Optimized for major frameworks
Amazon SageMaker is optimized for many popular deep-learning frameworks such as TensorFlow, Apache MXNet, PyTorch, and more. Frameworks are always up to date with the latest version and are optimized for performance on AWS. You don’t need to manually set up these frameworks and can use them within the built-in containers.

Train
Detect bias and understand predictions
Amazon SageMaker Clarify provides data to improve model quality through bias detection during data preparation and after training. SageMaker Clarify also provides model explainability reports so stakeholders can see how and why models make predictions.

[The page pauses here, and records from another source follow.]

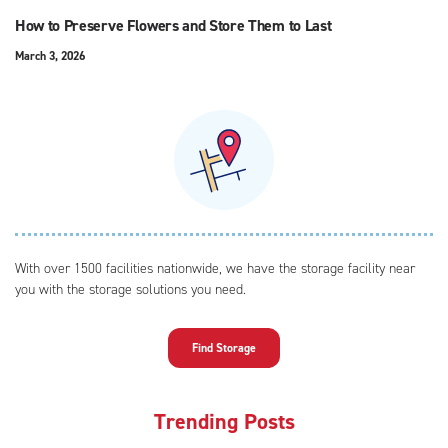
How to Preserve Flowers and Store Them to Last
March 3, 2026
With over 1500 facilities nationwide, we have the storage facility near
you with the storage solutions you need.
Find Storage
Trending Posts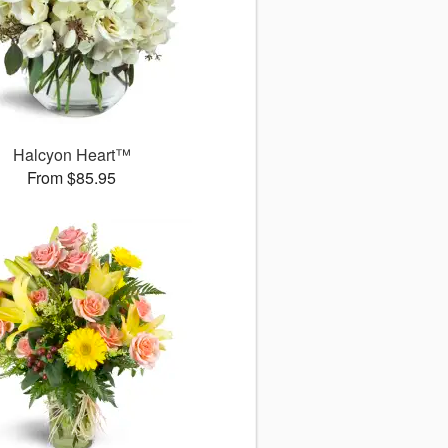
Halcyon Heart™
From $85.95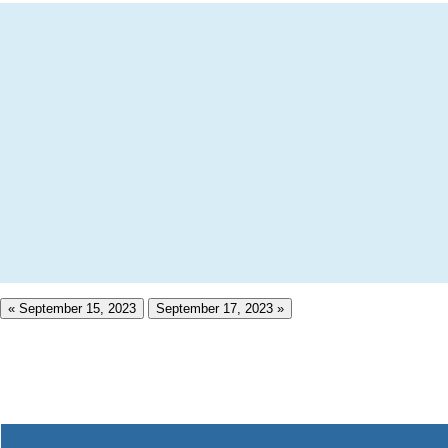
« September 15, 2023
September 17, 2023 »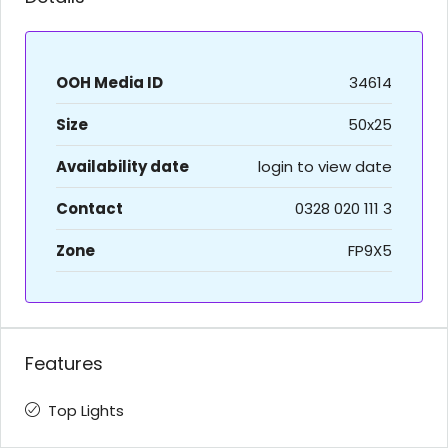
OOH Media ID
34614
Size
50x25
Availability date
login to view date
Contact
0328 020 111 3
Zone
FP9X5
Features
Top Lights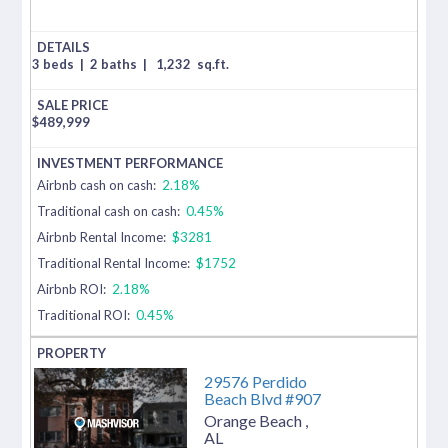
3 beds
|
2 baths
|
1,232
sq.ft.
$
489,999
Airbnb cash on cash:
2.18%
Traditional cash on cash:
0.45%
Airbnb Rental Income:
$3281
Traditional Rental Income:
$1752
Airbnb ROI:
2.18%
Traditional ROI:
0.45%
29576 Perdido
Beach Blvd #907
Orange Beach
,
AL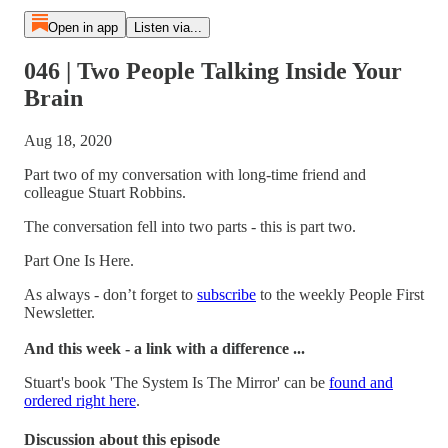
Open in app
Listen via...
046 | Two People Talking Inside Your
Brain
Aug 18, 2020
Part two of my conversation with long-time friend and
colleague Stuart Robbins.
The conversation fell into two parts - this is part two.
Part One Is Here.
As always - don’t forget to
subscribe
to the weekly People First
Newsletter.
And this week - a link with a difference ...
Stuart's book 'The System Is The Mirror' can be
found and
ordered right here
.
Discussion about this episode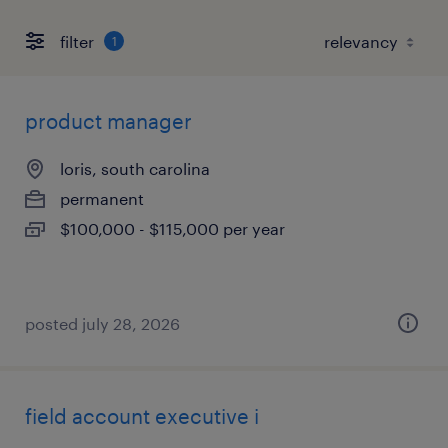
filter
1
product manager
loris, south carolina
permanent
$100,000 - $115,000 per year
posted july 28, 2026
field account executive i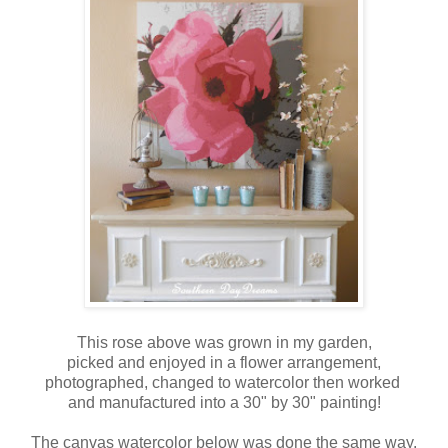
This rose above was grown in my garden,
picked and enjoyed in a flower arrangement,
photographed, changed to watercolor then worked
and manufactured into a 30" by 30" painting!
The canvas watercolor below was done the same way.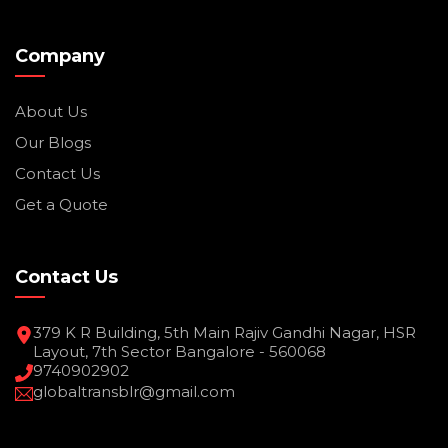
Company
About Us
Our Blogs
Contact Us
Get a Quote
Contact Us
379 K R Building, 5th Main Rajiv Gandhi Nagar, HSR
Layout, 7th Sector Bangalore - 560068
9740902902
globaltransblr@gmail.com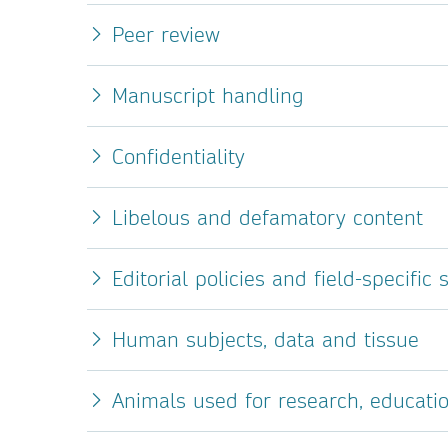
Peer review
Manuscript handling
Confidentiality
Libelous and defamatory content
Editorial policies and field-specific
Human subjects, data and tissue
Animals used for research, educati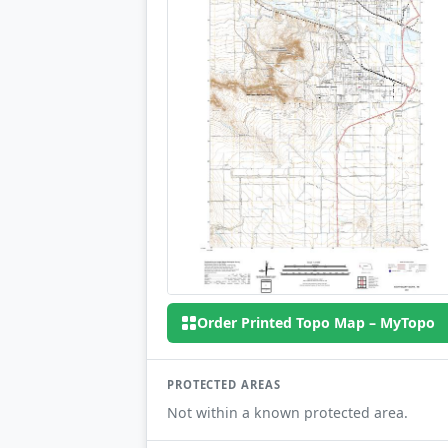
Order Printed Topo Map – MyTopo
PROTECTED AREAS
Not within a known protected area.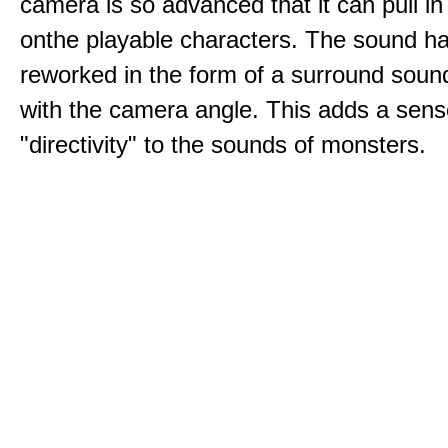
camera is so advanced that it can pull i
onthe playable characters. The sound h
reworked in the form of a surround sound
with the camera angle. This adds a sens
"directivity" to the sounds of monsters.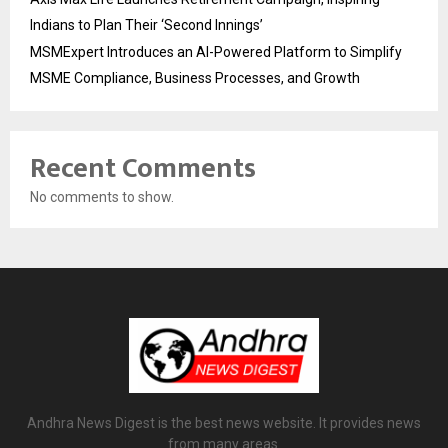
Indians to Plan Their ‘Second Innings’
MSMExpert Introduces an AI-Powered Platform to Simplify
MSME Compliance, Business Processes, and Growth
Recent Comments
No comments to show.
Andhra News Digest is the best news website. It provides news
from many areas.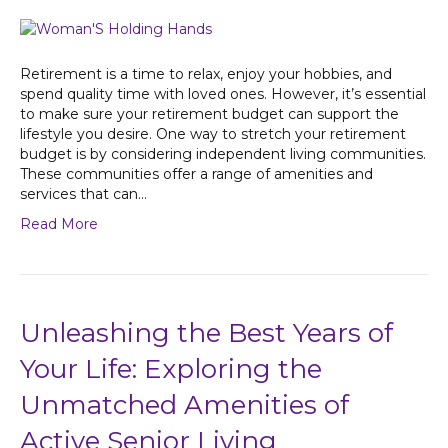
Retirement is a time to relax, enjoy your hobbies, and
spend quality time with loved ones. However, it’s essential
to make sure your retirement budget can support the
lifestyle you desire. One way to stretch your retirement
budget is by considering independent living communities.
These communities offer a range of amenities and
services that can…
Read More
Unleashing the Best Years of
Your Life: Exploring the
Unmatched Amenities of
Active Senior Living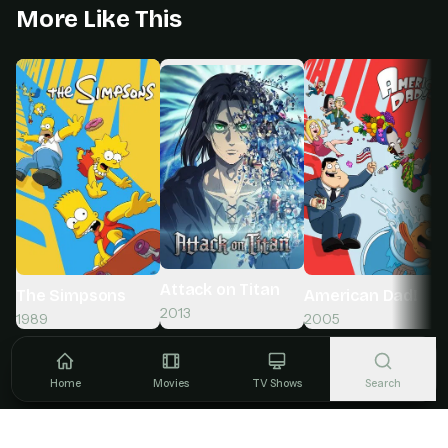
More Like This
Attack on Titan
The Simpsons
American Dad!
2013
1989
2005
Home
Movies
TV Shows
Search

Organize, track, and evaluate training runs
Amazon SageMaker Experiments automatically captures training input parameters, configurations, and results, and stores them as "experiments". You can browse active experiments, search for previous experiments by their characteristics, review previous experiments with their results, and compare experiment results visually.

Detect and debug problems
Amazon SageMaker Debugger captures metrics in real time so you can correct performance problems quickly before the model is deployed to production.

Deploy
Continuously monitor models
Amazon SageMaker Model Monitor automatically detects model and concept drifts and provides detailed alerts that help identify the source of the problem so you can improve model quality over time. All models trained in SageMaker automatically emit key metrics that can be collected and viewed in SageMaker Studio.

Easy deployment options
Amazon SageMaker provides the broadest selection of ML infrastructure and model deployment options meeting the needs of your use case, whether real-time or batch, so you can easily deploy your ML models at scale. SageMaker supports the entire spectrum of inference requirements ranging from low latency (a few milliseconds) and high throughput (hundreds of thousands of inference requests per second) to long-running inference for use cases such as natural language processing (NLP) and computer vision (CV).